Je le regarda subjugué. Je m’attendais à tout sauf à ça. Laetitia et Jean-Michel firent de même.
– Croyez-moi je me surprend moi-même. Mais avec le stress quotidien et toute cette histoire de super-pouvoir, d’espionnage, ça dépasse l’entendement. Et puis si on est censé se croiser pendant encore longtemps autant s’amuser quand on le peut. Et franchement j’ai pas envie de passer tout mon temps à vous haïr. Comme tu le dis Jean-Michel, vous faites votre taff. Un taff qui nous emmerde, mais ça reste votre taff.
– D’accord accepta alors Laetitia après quelques secondes d’hésitation. Mais juste une.
– Ca me va dit Jean-Michel. Mais ça restera spécial. On est vos surveillants pas vos amis.
On se dirigea vers le bar le plus proche pour commander à boire. Mais en chemin un portable vibra. Rien d’alarmant jusqu’à ce que Laetitia pousse un cri de stupeur après l’avoir visionné. Elle se tourna alors vers nous.
– Qu’est ce qui se passe demandai-je.
– Il se passe que vous avez un nouveau copain.

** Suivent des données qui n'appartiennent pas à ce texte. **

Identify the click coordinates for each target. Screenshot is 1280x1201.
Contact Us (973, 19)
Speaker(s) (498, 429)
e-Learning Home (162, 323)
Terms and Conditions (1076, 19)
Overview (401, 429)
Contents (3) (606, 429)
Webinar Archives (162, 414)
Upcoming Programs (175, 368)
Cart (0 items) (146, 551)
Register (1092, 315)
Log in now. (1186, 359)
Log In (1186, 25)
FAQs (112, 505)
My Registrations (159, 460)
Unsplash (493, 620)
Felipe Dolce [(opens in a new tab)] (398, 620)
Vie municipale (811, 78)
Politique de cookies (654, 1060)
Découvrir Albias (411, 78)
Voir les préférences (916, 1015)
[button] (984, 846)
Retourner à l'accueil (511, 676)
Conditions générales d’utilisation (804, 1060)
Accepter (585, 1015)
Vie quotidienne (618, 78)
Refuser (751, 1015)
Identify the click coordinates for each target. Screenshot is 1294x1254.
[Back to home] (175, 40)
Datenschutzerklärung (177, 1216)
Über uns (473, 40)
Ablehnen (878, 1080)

Je compris alors mais je regardais la vidéo et vis un type en plein forêt. Jusque là rien d’anormal jusqu’à ce qu’il se mette à entourer un arbre de ses bras. La qualité de la vidéo était parfaite cette fois rien à voir avec le téléphone préhistorique avec lequel on m’avait pris en flagrant délit. Cette fois-ci on distinguait clairement le visage de l’individu. Son pote filmait et le petit blond commença alors à pousser sur ses jambes avec espoir de faire sortir l’arbre de terre. Et bien sûr il réussit non sans mal.
– Regardez disait alors le mec sur la vidéo. Ça c’est mon pote ! Ils s’exclamèrent tous les deux et le plus costaud allongea l’arbre sur l’herbe.
Ça devait arriver. Il était même étonnant que personne n’ai eu cette réaction suite à la découverte de ces capacités hors normes. Mais peut-être que ceux transformés étaient comme moi à vouloir rester discrets. Ou bien ils ne le savaient tout simplement pas. Si l’on n’était pas pris dans une bagarre et que l’on n’essayait pas d’arracher des arbres, il était fort probable que l’on ne sache jamais ce que l’on a de plus que les autres.

Maintenant, soit l’agence allait de nouveau devoir faire taire des gens, soit le phénomène risquait de prendre une ampleur considérable.